Mes montagnes russes de Charlotte Léman

Me revoici pour vous parler de Charlotte Léman et des ses romans si frais, si bienfaisants, de véritables petits bonbons qui pansent nos mauvaises journées, nos lundis cafardeux… Une nouvelles fois, cette auteure si sympathique m’a embarqué dans son univers, au milieu de ses personnages vrais, crédibles, intelligents, des qualités qui font trop souvent défaut à ce type de lecture. Ici pas de minauderies inutiles et épuisantes, des instants de vie tels que nous pourrions en vivre si nous étions aussi sages et matures que toutes ces jeunes femmes qu’aime nous faire découvrir Charlotte.

Mes montagnes russes est en plus de tout cela, dépaysant, le charme de la Russie, ses coutumes, ses paysages, son climat. Un pays dont Sasha, qui en garde des origines par son arrière-grand-mère, va découvrir et qui va chambouler sn existence. Sasha est une jeune femme déterminée, qui fonce vers une nouvelle vie peut-être, quel courage il faut pour accomplir ce genre de nouveau départ, je n’ai pu m’empêcher de me mettre à sa place. Aurais-je été capable d’en faire autant, de tout remettre en question? Un roman qui en plus de remonter le moral par des ondes positives, amène à la réflexion sur les possibilités qu’offre l’existence et à côté desquelles nous passons certainement, par crainte de l’inconnu.
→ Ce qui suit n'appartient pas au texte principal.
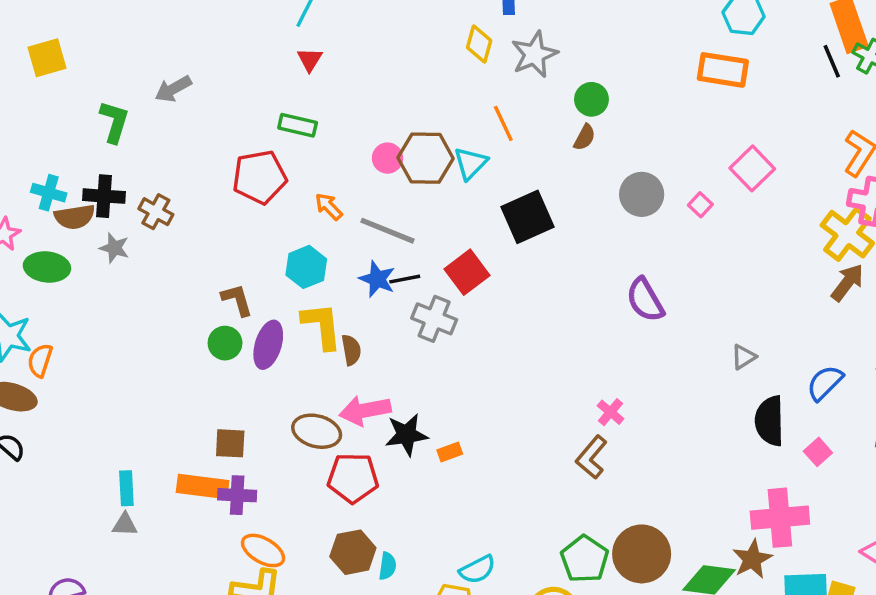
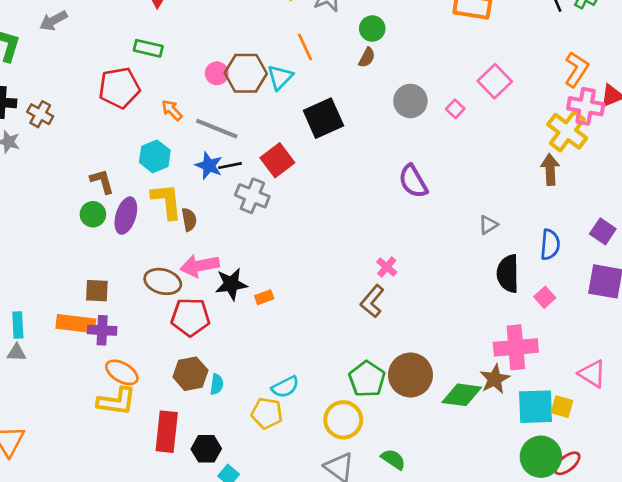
brown arrow: (847, 283) -> (550, 169), moved, turned -40
blue semicircle: (825, 383) -> (550, 245), turned 140

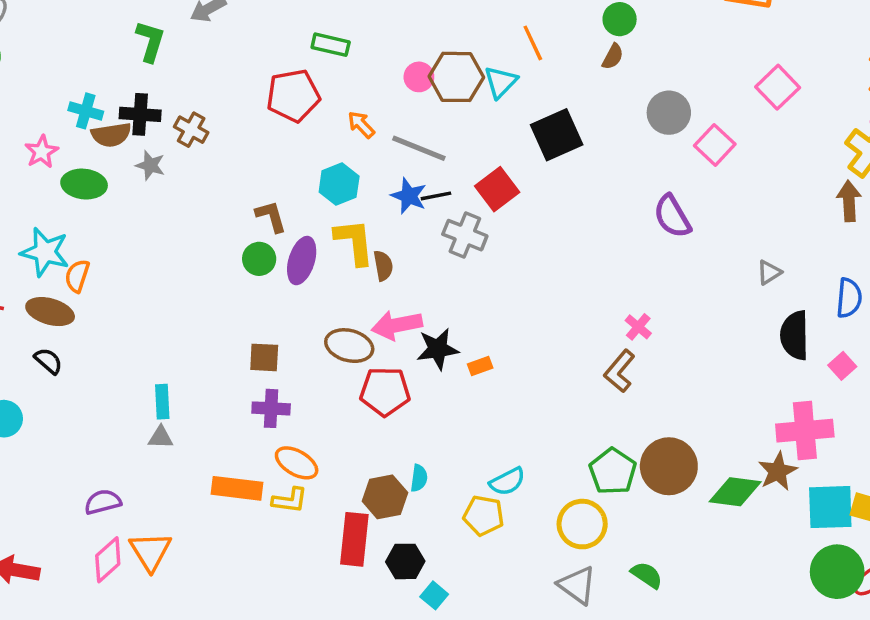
pink square: (455, 109) -> (715, 145), moved, size x1.6
orange rectangle: (76, 324) -> (237, 488), moved
brown hexagon: (190, 374) -> (385, 497), moved
yellow L-shape: (117, 401) -> (290, 500), size x0.7

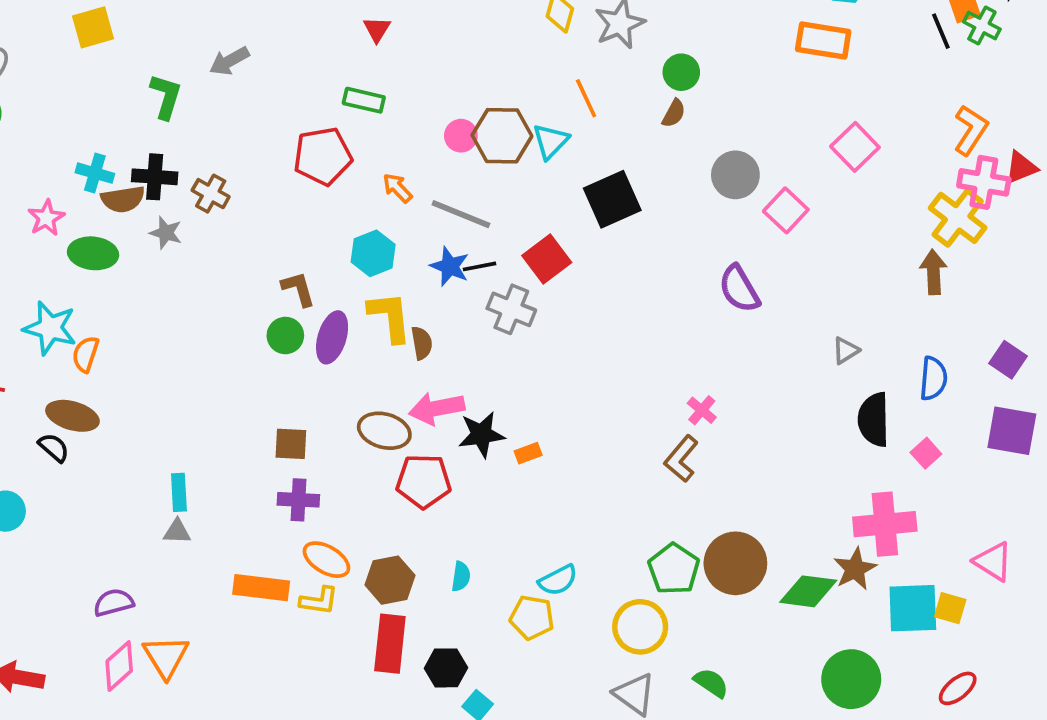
brown ellipse: (50, 312) -> (72, 416), moved
brown hexagon: (385, 497) -> (390, 580), moved
green circle: (837, 572) -> (851, 679), moved

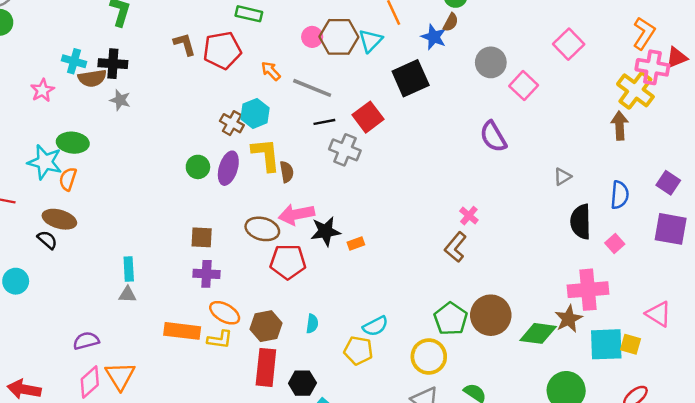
brown cross: (211, 194) -> (232, 123), moved
green ellipse: (93, 253) -> (73, 143), moved
blue star: (450, 266) -> (434, 37), moved
brown L-shape: (298, 289) -> (185, 44), moved

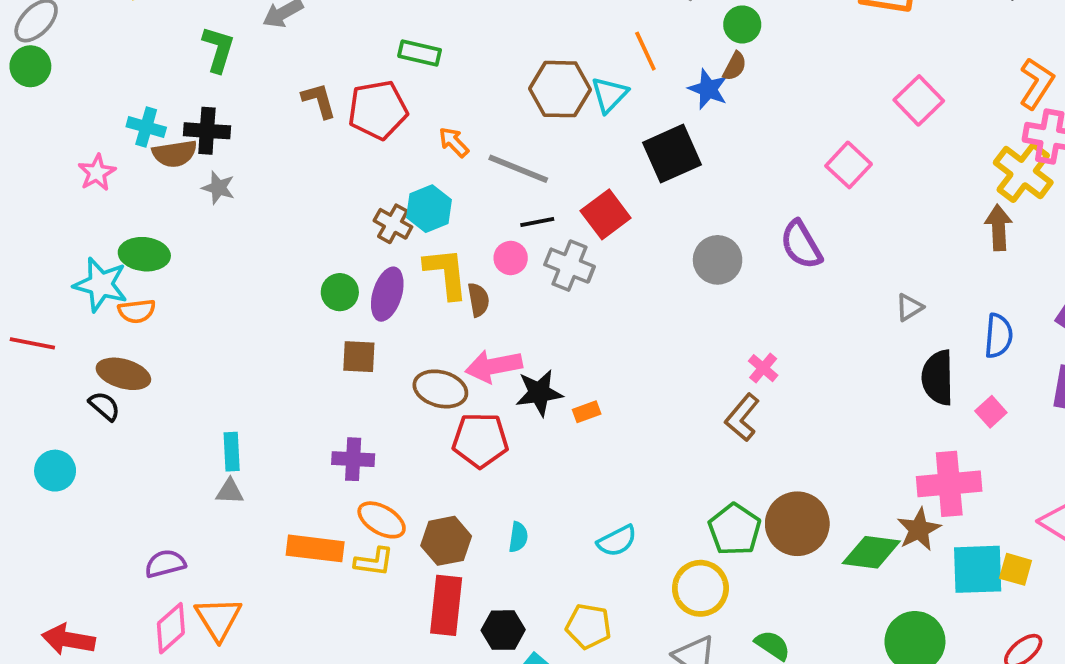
pink circle: (312, 37) -> (511, 258), moved
gray circle: (491, 62) -> (718, 260), moved
orange semicircle: (68, 179) -> (137, 311), turned -115
brown square: (202, 237) -> (359, 357), moved
yellow pentagon: (358, 350) -> (588, 626), moved

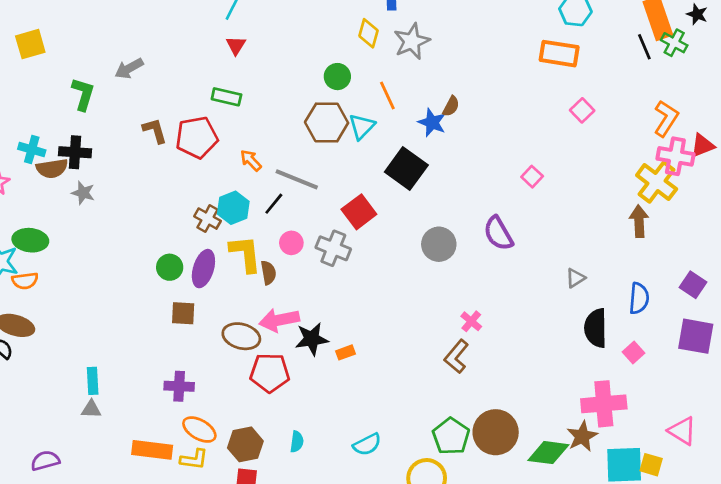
green circle: (742, 24) -> (337, 77), moved
pink square: (919, 100) -> (582, 110), moved, size x0.7
black square: (672, 154) -> (406, 168), turned -30
pink square: (849, 165) -> (532, 177), size x0.7
black line: (537, 222) -> (274, 204), moved, turned -40

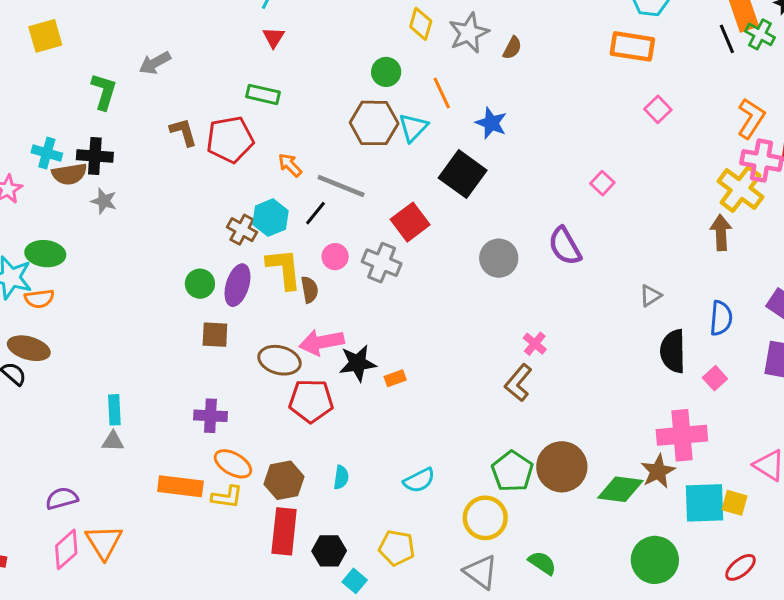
brown semicircle: (451, 106) -> (512, 48), moved

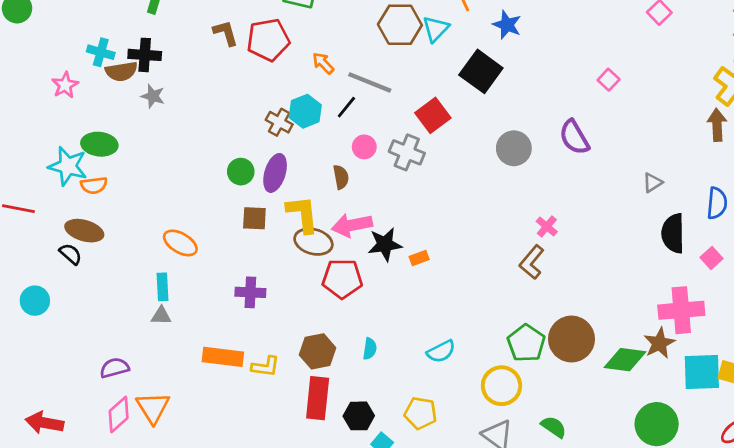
yellow L-shape: (284, 269) -> (302, 214), moved
orange ellipse: (233, 464) -> (180, 243), moved

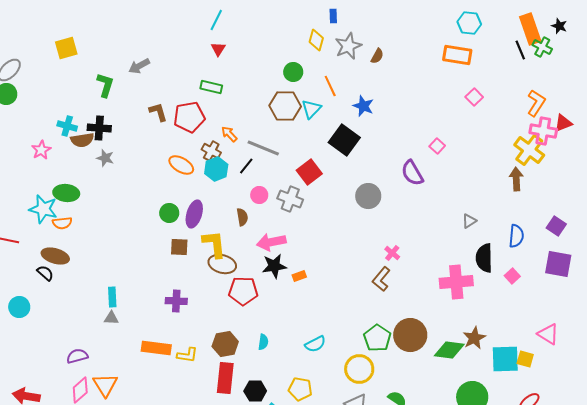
brown cross: (279, 122) -> (211, 151), moved
purple semicircle: (574, 137) -> (412, 173), moved
pink arrow: (352, 225) -> (271, 242), moved
orange ellipse: (180, 243) -> (181, 165), moved
pink cross: (681, 310) -> (456, 282), moved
Sasha n’a aucune de ses inquiétudes, elle vit au jour le jour et provoque le destin…

Une lecture, que je ne peux encore une fois que vous conseiller, que votre semaine soit bonne ou pas, vous ne pourrez qu’apprendre de Sasha et de sa positivité, car même si quelques doutes l’assaillent de temps en temps, sa détermination pourra peut-être vous donner l’envie de sauter le pas qui vous effraie depuis si longtemps.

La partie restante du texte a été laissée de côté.